In Berlin ist am vergangenen Sonntag der Volksentscheid gescheitert, Religion und Ethik als Wahlpflichtfächer an weiterführenden Schulen verbindlich einzuführen. Bei strahlendem Sonnenschein tummelten sich die Berliner lieber in den Parks und Biergärten und genossen den Frühling. Trotz des prominentem Fürsprechers Günter Jauch stimmten bei einer Wahlbeteiligung von 29 Prozent schließlich nur 48,5 Prozent für den Antrag des Vereins „Pro Reli“, 51,3 Prozent für die Linie des rot-roten Senats.
Berlin ist eine Region, in der die Kirchenfernen dominieren. Die Bevölkerung war nicht in der Breite bewegt von der Frage, ob nun Religion Wahlpflichtfach wird oder nicht. Warum auch? Ist nicht den meisten Christen wohlbewußt, wie sehr in ihren Kirchen mehr der Rückzug verwaltet wird, als daß es um offensive Verbreitung des Glaubens ginge?
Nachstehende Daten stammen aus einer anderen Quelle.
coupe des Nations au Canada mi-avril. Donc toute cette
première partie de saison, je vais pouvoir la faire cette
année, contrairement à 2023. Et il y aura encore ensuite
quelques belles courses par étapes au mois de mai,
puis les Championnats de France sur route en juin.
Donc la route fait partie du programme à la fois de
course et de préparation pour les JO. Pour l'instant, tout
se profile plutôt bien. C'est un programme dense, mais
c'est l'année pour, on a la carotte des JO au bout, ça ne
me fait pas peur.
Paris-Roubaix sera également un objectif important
Ich bin nicht im atheistischen Berlin zur Schule gegangen, sondern die ersten sechs Jahre in Oberbayern und dann in Südbaden. Ich hätte idealen Religionsunterricht erleben müssen, denn ich ging auf ein christliches Privatgymnasium bei Freiburg im Breisgau, das nur besuchen durfte, wer katholisch oder evangelisch getauft war. Im Grunde war es aber schon damals (vor 20 Jahren) nur besserer Ethik-Unterricht. „Alles kann, nichts muß“, lautete die Devise. Es wurden mehr Zweifel am Glauben gesät als Fundamente gefestigt. Häufig begegnen einem (zumal in der evangelischen Kirche) Pfarrer, die selbst nicht mehr glauben, sondern den „Job“ als Versorgungsposten schätzen und die Kirche als eine Mischung aus Esoterikzirkel, SPD-Ortsgruppe und Sozialstation. Bei Elternabenden nörgelten obendrein an meiner Schule Eltern herum, weshalb ihre Kinder (an einer christlichen Schule!) überhaupt von der Kirche „indoktriniert“ würden. Laue Erwiderungen seitens der Lehrer waren an der Tagesordnung.
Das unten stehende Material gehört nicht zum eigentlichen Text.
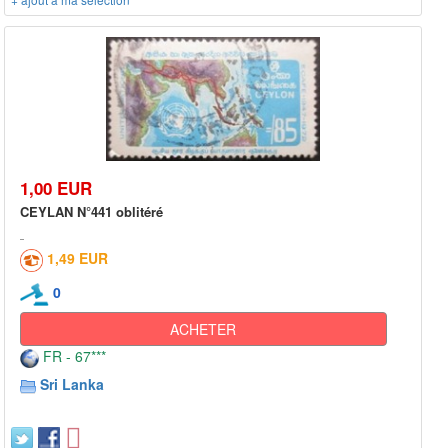
1,00 EUR
CEYLAN N°441 oblitéré
1,49 EUR
0
ACHETER
FR - 67***
Sri Lanka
Insofern können die Kirchen in Berlin einen Blick in die Zukunft wagen: Deutschland als christliches Land – das war gestern. Die Staatsnähe der Kirchen, saturiert durch staatlich erhobene Kirchensteuer, Präsenz in Rundfunkräten, Garantie des Religionsunterrichts an staatlichen Schulen, hat zu Trägheit und Kapitulationsbereitschaft bei den Amtskirchen gegenüber dem Zeitgeist geführt.
Genausowenig, wie der Staat den Eltern gute Kindererziehung abnehmen kann, kann er den Kirchen abnehmen, erfolgreiche Mission zu betreiben. So sehr die – insbesondere evangelische – Kirche in Berlin die SPD als Gegner beim „Pro Reli“-Volksentscheid erlebte, so sehr hat sie die sozialdemokratische Idee verinnerlicht, über den Staat könne man alles richten. Und sie versagt in ihren eigenen Einrichtungen: Wenn Kinder in evangelischen Kindergärten – selbst erlebt – nicht alltäglich das Beten üben, wo denn sonst?
Die Kirchen haben in Berlin jetzt die Chance, sich auf eigene Stärken zu besinnen. Und das müssen sie – sonst gehen sie unter. Sie haben einen mächtigen atheistischen Gegner, der nicht nur die Stadt regiert, sondern bereits tief in den eigenen Reihen steht. Sie führen einen Kampf gegen sich selbst.